Input ->
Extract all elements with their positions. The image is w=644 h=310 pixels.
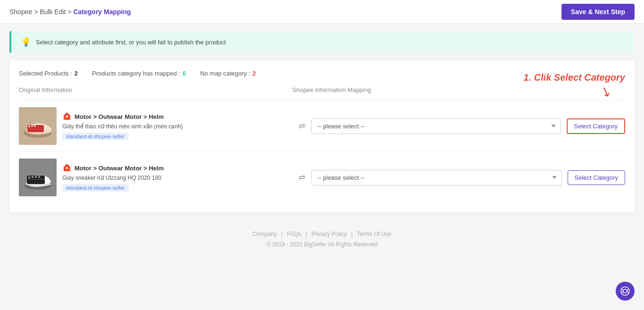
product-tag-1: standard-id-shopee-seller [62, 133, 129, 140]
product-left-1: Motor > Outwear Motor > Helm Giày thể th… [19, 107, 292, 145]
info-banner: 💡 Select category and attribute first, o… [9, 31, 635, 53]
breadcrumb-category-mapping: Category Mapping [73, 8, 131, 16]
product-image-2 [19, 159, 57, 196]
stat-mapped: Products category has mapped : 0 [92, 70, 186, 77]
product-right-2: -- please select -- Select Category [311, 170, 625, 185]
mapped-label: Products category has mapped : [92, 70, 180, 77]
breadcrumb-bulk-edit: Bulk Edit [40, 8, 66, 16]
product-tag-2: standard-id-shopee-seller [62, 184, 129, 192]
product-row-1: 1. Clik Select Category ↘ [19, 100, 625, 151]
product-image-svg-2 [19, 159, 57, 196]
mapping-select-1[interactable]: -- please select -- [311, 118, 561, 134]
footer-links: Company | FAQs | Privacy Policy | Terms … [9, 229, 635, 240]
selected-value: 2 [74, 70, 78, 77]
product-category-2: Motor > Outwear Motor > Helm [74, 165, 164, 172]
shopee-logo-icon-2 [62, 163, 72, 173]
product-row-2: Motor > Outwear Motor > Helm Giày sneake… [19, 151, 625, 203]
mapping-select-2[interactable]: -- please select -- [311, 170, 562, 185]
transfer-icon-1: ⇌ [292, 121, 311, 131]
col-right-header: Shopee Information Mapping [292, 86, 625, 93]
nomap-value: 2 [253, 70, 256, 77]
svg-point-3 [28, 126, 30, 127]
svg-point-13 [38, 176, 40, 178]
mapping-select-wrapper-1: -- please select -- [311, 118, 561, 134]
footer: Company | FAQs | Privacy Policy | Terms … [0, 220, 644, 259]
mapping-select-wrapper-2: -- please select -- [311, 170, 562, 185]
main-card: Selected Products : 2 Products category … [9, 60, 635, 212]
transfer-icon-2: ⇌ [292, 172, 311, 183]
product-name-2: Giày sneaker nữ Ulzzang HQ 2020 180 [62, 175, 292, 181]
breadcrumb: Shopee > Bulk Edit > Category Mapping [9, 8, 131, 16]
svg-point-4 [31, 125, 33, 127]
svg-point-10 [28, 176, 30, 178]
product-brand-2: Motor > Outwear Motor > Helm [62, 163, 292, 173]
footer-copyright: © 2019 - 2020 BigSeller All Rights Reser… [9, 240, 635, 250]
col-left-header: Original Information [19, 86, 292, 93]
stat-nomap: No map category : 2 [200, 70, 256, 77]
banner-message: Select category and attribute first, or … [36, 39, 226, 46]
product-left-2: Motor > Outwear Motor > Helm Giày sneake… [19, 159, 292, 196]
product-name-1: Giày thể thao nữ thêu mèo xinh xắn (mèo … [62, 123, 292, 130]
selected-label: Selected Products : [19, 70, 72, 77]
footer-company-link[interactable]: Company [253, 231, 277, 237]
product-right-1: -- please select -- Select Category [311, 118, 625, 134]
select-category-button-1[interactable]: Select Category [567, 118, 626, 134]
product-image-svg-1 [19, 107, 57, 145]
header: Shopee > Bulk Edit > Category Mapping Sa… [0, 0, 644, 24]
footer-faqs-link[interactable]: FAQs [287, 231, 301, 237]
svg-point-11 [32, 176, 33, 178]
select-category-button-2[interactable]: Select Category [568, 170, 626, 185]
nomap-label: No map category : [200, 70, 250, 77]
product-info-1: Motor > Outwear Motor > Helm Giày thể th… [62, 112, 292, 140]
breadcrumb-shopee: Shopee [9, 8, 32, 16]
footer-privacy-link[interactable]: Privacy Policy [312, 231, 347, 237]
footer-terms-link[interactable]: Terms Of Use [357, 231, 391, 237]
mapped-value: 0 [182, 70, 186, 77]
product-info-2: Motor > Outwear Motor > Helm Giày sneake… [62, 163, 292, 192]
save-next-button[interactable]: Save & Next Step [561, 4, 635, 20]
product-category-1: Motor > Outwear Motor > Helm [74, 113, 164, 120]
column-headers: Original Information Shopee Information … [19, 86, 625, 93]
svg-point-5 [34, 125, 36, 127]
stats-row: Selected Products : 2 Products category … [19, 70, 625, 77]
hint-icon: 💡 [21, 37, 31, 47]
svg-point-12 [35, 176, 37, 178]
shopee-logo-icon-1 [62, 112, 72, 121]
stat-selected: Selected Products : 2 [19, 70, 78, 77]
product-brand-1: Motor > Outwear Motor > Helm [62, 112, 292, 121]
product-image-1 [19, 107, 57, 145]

Aim of the task ->
State how many lines of the listing include "point", and nothing more.

Output below ->
7